▼▼▼

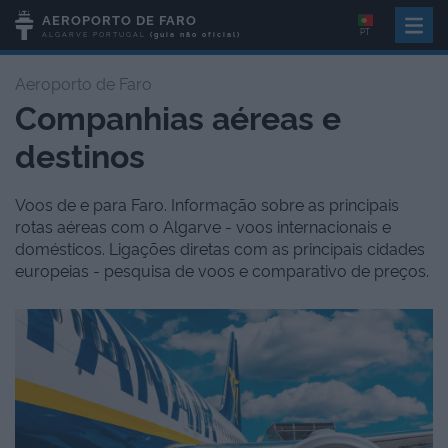
AEROPORTO DE FARO
PT
ALGARVE
PORTUGAL
(guia não oficial)
Aeroporto de Faro
Companhias aéreas e
destinos
Voos de e para Faro. Informação sobre as principais
rotas aéreas com o Algarve - voos internacionais e
domésticos. Ligações diretas com as principais cidades
europeias - pesquisa de voos e comparativo de preços.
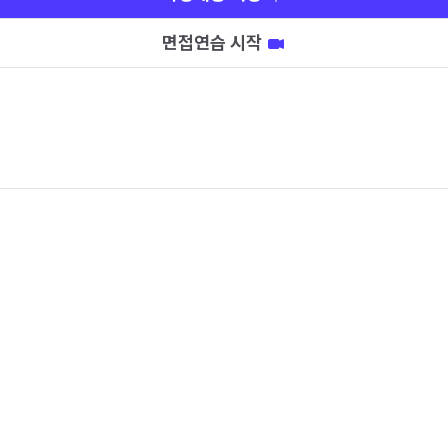
면접연습 시작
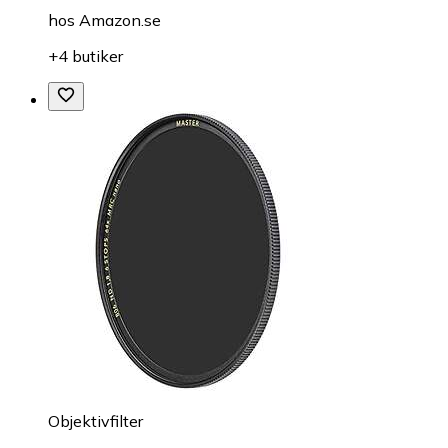
hos
Amazon.se
+4 butiker
Objektivfilter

▲▲▲

Retype all the records exactly and keep out every picture.

- [Task result]
AEROPORTO DE FARO
PT
ALGARVE
PORTUGAL
(guia não oficial)
Aeroporto de Faro
Companhias aéreas e
destinos
Voos de e para Faro. Informação sobre as principais
rotas aéreas com o Algarve - voos internacionais e
domésticos. Ligações diretas com as principais cidades
europeias - pesquisa de voos e comparativo de preços.
면접연습 시작
hos
Amazon.se
+4 butiker
Objektivfilter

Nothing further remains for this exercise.